Both wildfires and agricultural burning lack proper record-keeping in Russia, which compounds the problem.

Another risk associated with agricultural fires is that once started, they often become unmanageable, spreading to nearby forests and lands and destroying property. This is a factor too dangerous to overlook in the extreme weather conditions and the heightened fire hazard such as during this summer.

On the other hand, Russia holds membership in the Arctic Council – an intergovernmental forum established in 1996 to provide a means for promoting cooperation, coordination, and interaction among the Arctic states on a range of common issues that include, most importantly, those of sustainable development and environmental protection in the Arctic. The other Arctic Council members are Canada, Denmark (including Greenland and the Faroe Islands), Finland, Iceland, Norway, Sweden, and the United States.

Russia is also among the signees to the United Nations Economic Commission for Europe  (UNECE)’s Convention on Long-Range Transboundary Air Pollution and has ratified this convention. Many programmes conducted by the Arctic Council feature the participation of Russian scientists as well, but the Russian scientific community is still to offer specialists who could work shoulder to shoulder with scientists from other Arctic Council member states on the problem of short-lived pollutants in the Arctic. All international scientific events dedicated to this issue take place without Russia’s emissaries there.

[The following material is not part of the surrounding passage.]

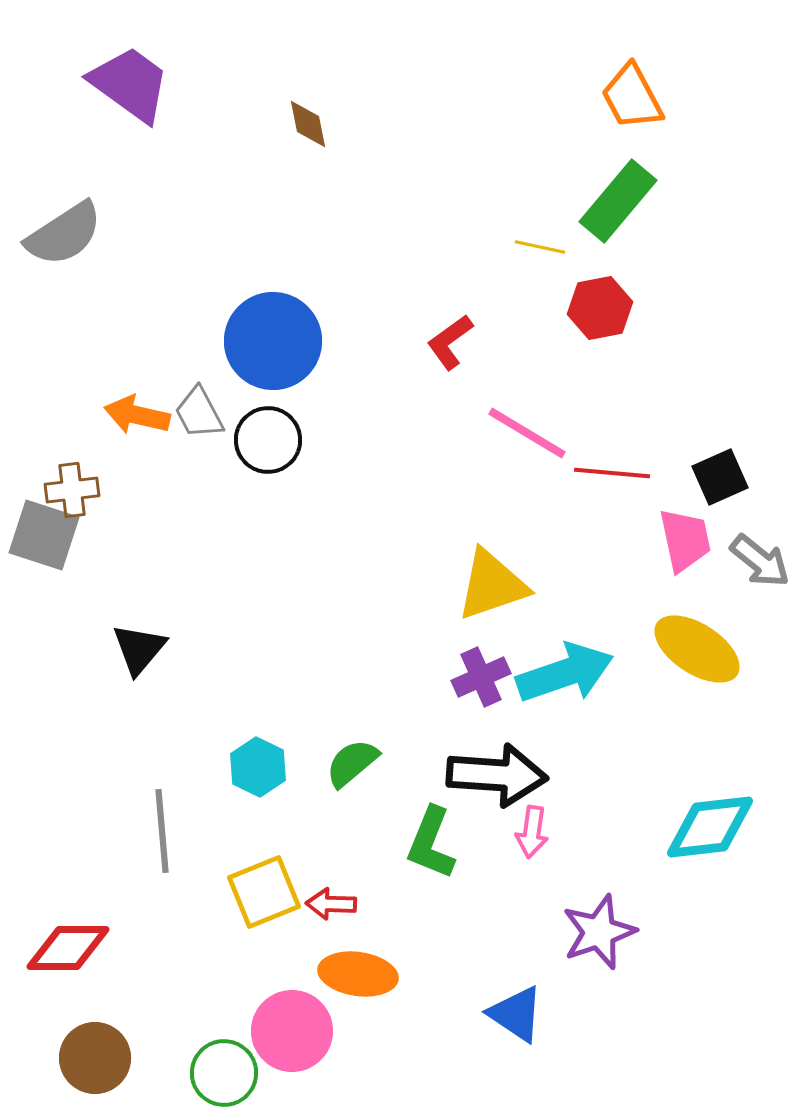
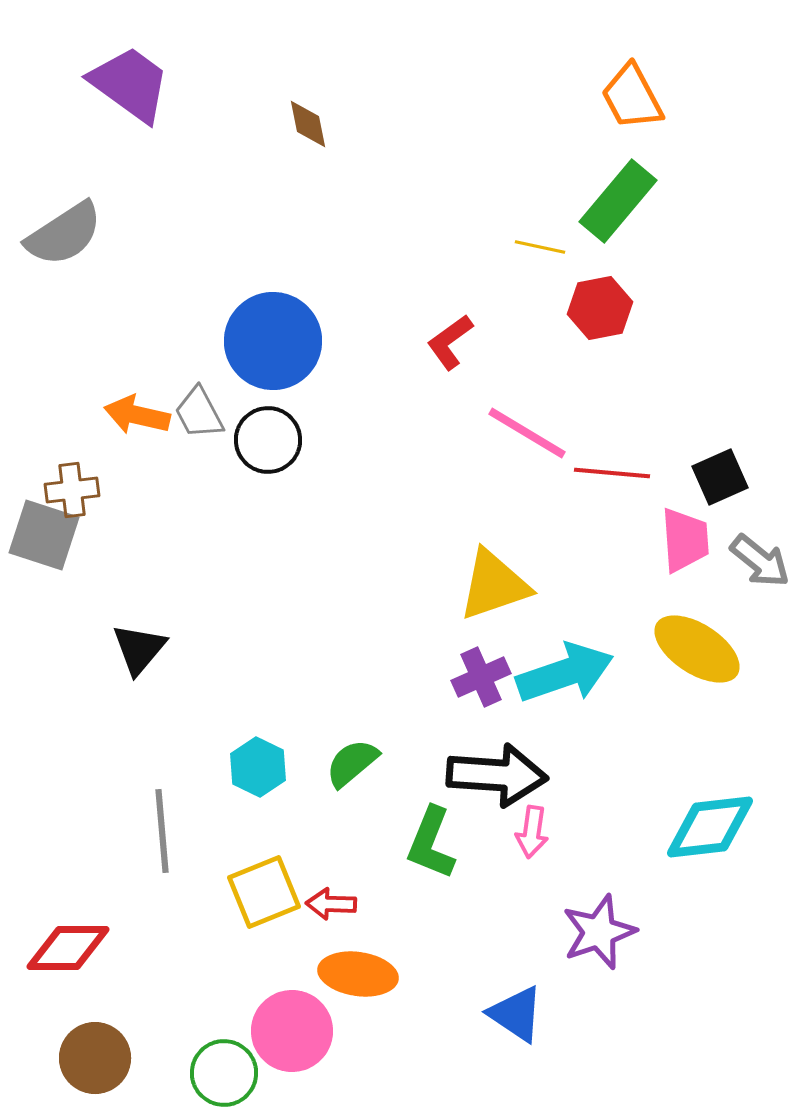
pink trapezoid: rotated 8 degrees clockwise
yellow triangle: moved 2 px right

Nor are state-supported programmes being developed that could subsidy such studies in Russia and might subsequently pinpoint and promote new technologies in agriculture, energy, and production of oil and gas to lessen the adverse effects of short-lived forcers in the Arctic.

Russia is also yet to sign and ratify the 1999 Gothenburg Protocol to Abate Acidification, Eutrophication and Ground-level Ozone, designed to reduce these pollution factors by setting emissions ceilings for sulphur dioxide, nitrogen oxides, volatile organic compounds, and ammonia, which are to be met by 2010. This protocol is part of the Convention on Long-Range Transboundary Air Pollution and has been under revision since 2007, a work in progress to be completed by late 2011.

Finally, there are huge gaps in Russian legislation governing the protection of air quality and regulating the practice of springtime agricultural fires. Bellona believes these problems need to be addressed urgently and suggests the following measures.

Bellona’s propositions

Which steps need taking to change the situation for the better? The August fires in Central European Russia, the villages burned to the ground and the unendurable smog that doubled mortality rates in the Russian capital, all point to these solution strategies that must be implemented immediately:

1.    Revising Russia’s federal legislation where it needs a stricter approach to fire prevention, including a direct ban on agricultural fires, and introducing norms and regulations to supervise its implementation or pursue punitive measures in cases of violations;

2.    Determining those federal agencies that will be responsible for enforcing fire prevention and safety policies in natural areas; determining the federal agency that will be charged with keeping records on occurring fires, including agricultural ones.

3.    Including black carbon on the official roster of atmospheric pollutants, thus recognising its harmful impact, and introducing norms and regulations that will set upper allowable limits for black carbon emissions and provide punitive measures for exceeding such limits.

4.    Involving Russia in the negotiations dedicated to revising the Gothenburg Protocol; signing and ratifying the protocol.